* Exercise goal: Scan the entries for the word "This". Every line that has it should be copied.

* Listed records:

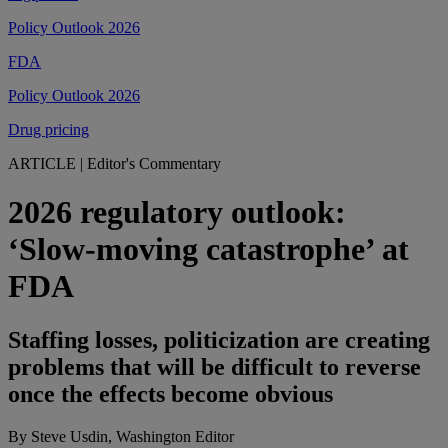
Policy Outlook 2026
FDA
Policy Outlook 2026
Drug pricing
ARTICLE
|
Editor's Commentary
2026 regulatory outlook:
‘Slow-moving catastrophe’ at
FDA
Staffing losses, politicization are creating
problems that will be difficult to reverse
once the effects become obvious
By Steve Usdin, Washington Editor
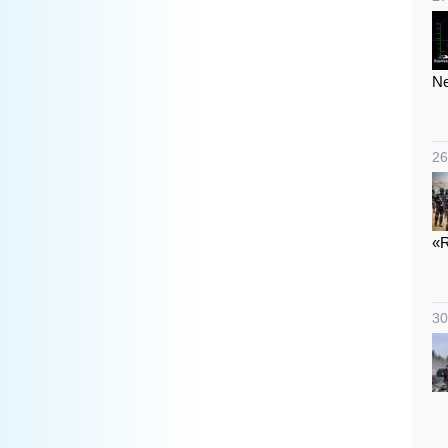
Ne
26
«R
30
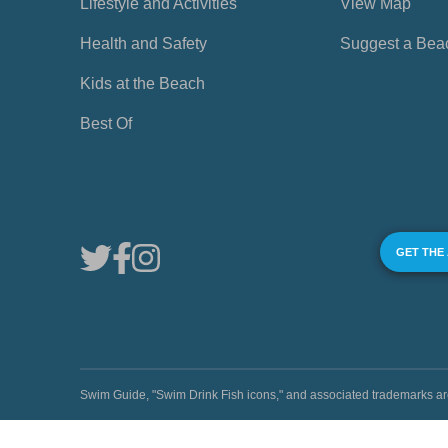
Lifestyle and Activities
View Map
Health and Safety
Suggest a Bea
Kids at the Beach
Best Of
GET THE
Swim Guide, "Swim Drink Fish icons," and associated trademark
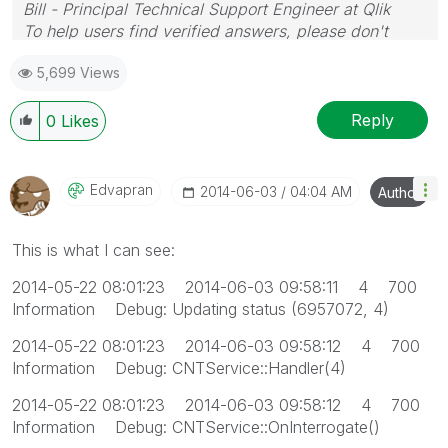
Bill - Principal Technical Support Engineer at Qlik
To help users find verified answers, please don't
forget to use the "Accept as Solution" button on any
5,699 Views
posts that helped you resolve your problem or
question.
Reply
0
Likes
Edvapran
‎2014-06-03
04:04 AM
Author
This is what I can see:
2014-05-22 08:01:23 2014-06-03 09:58:11 4 700
Information Debug: Updating status (6957072, 4)
2014-05-22 08:01:23 2014-06-03 09:58:12 4 700
Information Debug: CNTService::Handler(4)
2014-05-22 08:01:23 2014-06-03 09:58:12 4 700
Information Debug: CNTService::OnInterrogate()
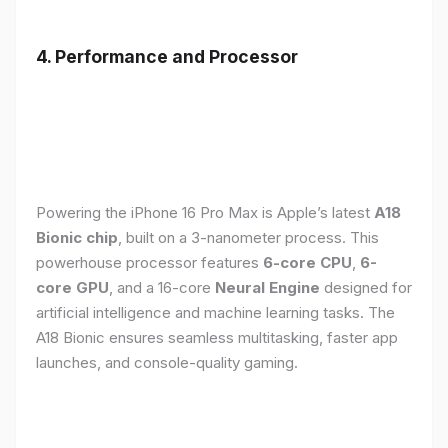
4. Performance and Processor
Powering the iPhone 16 Pro Max is Apple’s latest
A18
Bionic chip
, built on a 3-nanometer process. This
powerhouse processor features
6-core CPU
,
6-
core GPU
, and a 16-core
Neural Engine
designed for
artificial intelligence and machine learning tasks. The
A18 Bionic ensures seamless multitasking, faster app
launches, and console-quality gaming.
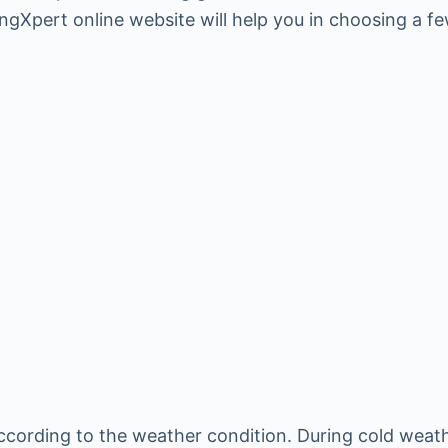
ingXpert online website will help you in choosing a f
cording to the weather condition. During cold weather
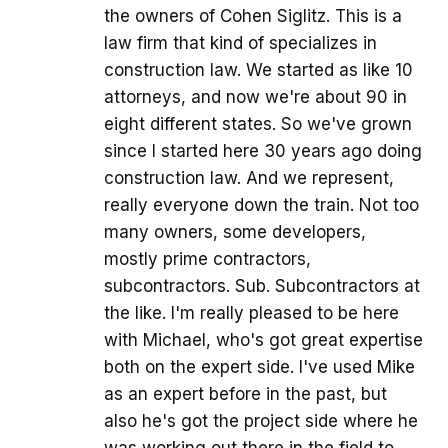
the owners of Cohen Siglitz. This is a
law firm that kind of specializes in
construction law. We started as like 10
attorneys, and now we're about 90 in
eight different states. So we've grown
since I started here 30 years ago doing
construction law. And we represent,
really everyone down the train. Not too
many owners, some developers,
mostly prime contractors,
subcontractors. Sub. Subcontractors at
the like. I'm really pleased to be here
with Michael, who's got great expertise
both on the expert side. I've used Mike
as an expert before in the past, but
also he's got the project side where he
was working out there in the field to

* Exercise solution:
This is what I can see:
, built on a 3-nanometer process. This
the owners of Cohen Siglitz. This is a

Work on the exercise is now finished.